# Homework Help: Optics; Deriving the index of refraction from Snell's law

1. Jan 26, 2013

### steve233

1. The problem statement, all variables and given/known data

There is a diagram in the problem statement so here is a link to the image of the problem:
http://imgur.com/KDrRsyO

2. Relevant equations

Snell's Law:

$n_{1} * sin(\theta_{1}) = n_{2} * sin(\theta_{2})$

3. The attempt at a solution

My attempt using Snell's law fails because I can't see how it is possible that n ever becomes squared. It looks like either some sort of vector addition or some use of Pythagorean theorem but I haven't been able to determine how to use those ideas to solve the problem.

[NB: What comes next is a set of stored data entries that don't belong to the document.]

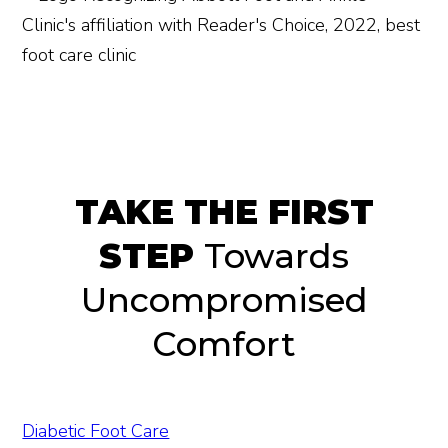
TAKE THE FIRST
STEP
Towards
Uncompromised
Comfort
Diabetic Foot Care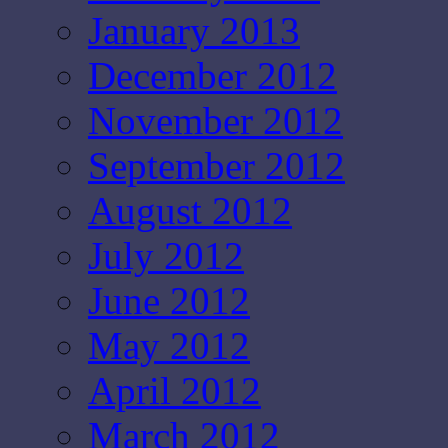
January 2013
December 2012
November 2012
September 2012
August 2012
July 2012
June 2012
May 2012
April 2012
March 2012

I can see some use of special triangles given the angles are 60 degrees, but it's a bit overwhelming and my trig skills are a bit rusty.

Thanks.

2. Jan 26, 2013

### TSny

Start by writing out Snell's law for each of the two refractions.

3. Jan 26, 2013

### tiny-tim

hi steve233!

hint: θ2 + θ3 = … ?

4. Jan 26, 2013

### steve233

Hmm... So here is another attempt:

1st refraction:
$n_{1} * sin(\theta_{1}) = n * sin(\theta_{2})$

2nd refraction:
$n * sin(\theta_{3}) = n_{1} * sin(\theta)$

Here I assume that the refractive index is the same when the light is outside of the prism and inside of the prism.

I think I'm wrong here but, $\theta_{2} + \theta_{3} = 60^{\circ}$.
I think this is wrong because it seems like $90^{\circ} - \theta_{2}$ = $60^{\circ} \Longrightarrow \theta_{2} = 30^{\circ}$.

I'm still stuck on how things become squared though...

Last edited: Jan 26, 2013
5. Jan 26, 2013

### TSny

Ok. You can assume that outside the prism you just have air where $n_1 ≈ 1.00$. You also know the value of $\theta_1$. So, you have three unknowns: $\theta_2$, $\theta_3$ and $n$. [Edit: That is, you need to eliminate $\theta_2$ and $\theta_3$ so that you can express $n$ in terms of $\theta$.]

I'm not following you here. $n_1$ is for air and $n$ is for the prism material.

Not sure how you got that, but I think it's right! So, that's your third equation.
I don't see how you are deducing that. In fact, I don't think there is any way to find the values of $\theta_2$ and $\theta_3$ individually since they would depend on $n$.

The square will show up in doing the algebra of solving for $n$ in terms of $\theta$.

Last edited: Jan 26, 2013
6. Jan 26, 2013

### steve233

$n_{1}$ is indeed the refractive index of air, I should have mentioned that.

So the equations become:

(1) $\sqrt{3} / 2 = n * sin(\theta_{2})$
(2) $n * sin(\theta_{3}) = sin(\theta)$
(3) $\theta_{2} + \theta_{3} = 60^{\circ}$

$\theta_{3} = 60^{\circ} - \theta_{2}$
$n * sin(\theta_{3}) = n * sin(60^{\circ} - \theta_{2}) = n * (sin(60)cos(\theta_{2}) - cos(60)sin(\theta_{2}))$

$\theta_{2} = arcsin(\sqrt{3}/(2 * n))$

So,
$n * (sin(60)cos(\theta_{2}) - cos(60)sin(\theta_{2}))$
$n * ((\sqrt{3} / 2) * cos(arcsin(\sqrt{3}/(2 * n)) - (1/2) * sin(arcsin(\sqrt{3}/(2 * n))) = sin(\theta)$

This seems a little complicated... I know there is a simple replacement for cos(arcsin x) but I don't know anything that simply replaces sin(arcsin x). Am I on the wrong track here?

Thanks again for the help.

7. Jan 26, 2013

### tiny-tim

hi steve233!

sin(arcsin(x)) = x

cos(arcsin(x)) = √(1-x2)

8. Jan 26, 2013

### steve233

Ah yes... more evidence that I need to brush up on my trig :)
I'll give this a shot and post the update soon.

Thanks!

Edit: Success! Thanks for all of the help TSny and tiny-tim.
I'm a bit new to these forums, is there some way to "upvote"?

Last edited: Jan 26, 2013
9. Jan 27, 2013

### tiny-tim

(just got up :zzz:)

not needed … saying "thanks" is enough!